> _About this exercise_: What lines of the data hold the string "elcat"? Pull each one out.

:: Entries shown ::

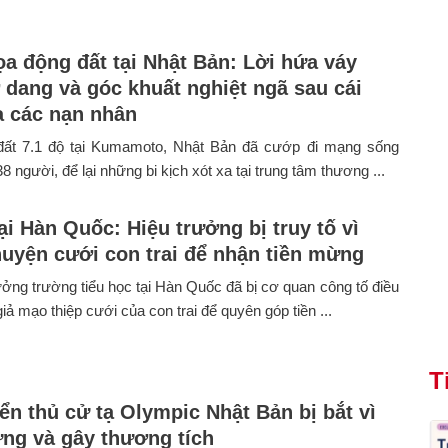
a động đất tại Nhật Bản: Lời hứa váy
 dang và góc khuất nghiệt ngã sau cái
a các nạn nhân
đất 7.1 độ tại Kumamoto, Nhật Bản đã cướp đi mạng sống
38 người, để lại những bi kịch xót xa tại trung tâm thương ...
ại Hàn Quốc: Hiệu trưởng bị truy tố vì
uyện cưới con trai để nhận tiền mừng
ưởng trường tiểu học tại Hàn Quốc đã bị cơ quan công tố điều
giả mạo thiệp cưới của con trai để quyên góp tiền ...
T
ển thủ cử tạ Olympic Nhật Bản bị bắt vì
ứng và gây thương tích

:::
:: Entries shown ::

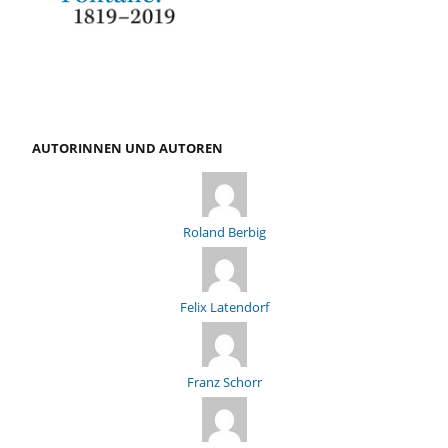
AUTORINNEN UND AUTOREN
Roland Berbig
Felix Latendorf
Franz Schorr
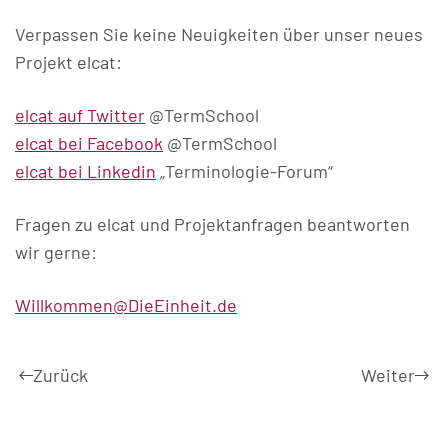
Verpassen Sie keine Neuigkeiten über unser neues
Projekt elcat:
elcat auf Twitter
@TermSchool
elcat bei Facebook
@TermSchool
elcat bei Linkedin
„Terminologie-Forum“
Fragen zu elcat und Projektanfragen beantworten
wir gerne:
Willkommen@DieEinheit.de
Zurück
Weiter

:::
:: Entries shown ::

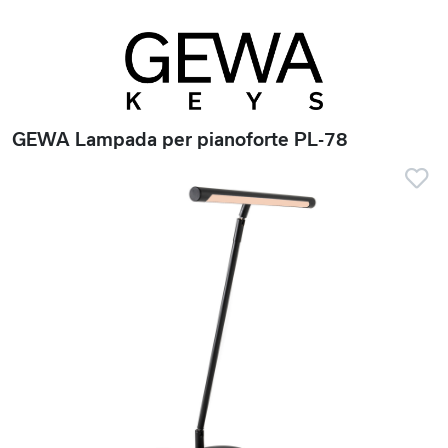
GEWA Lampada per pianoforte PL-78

:::

> _Answer space_:
Projekt elcat:
elcat auf Twitter
elcat bei Facebook
elcat bei Linkedin
Fragen zu elcat und Projektanfragen beantworten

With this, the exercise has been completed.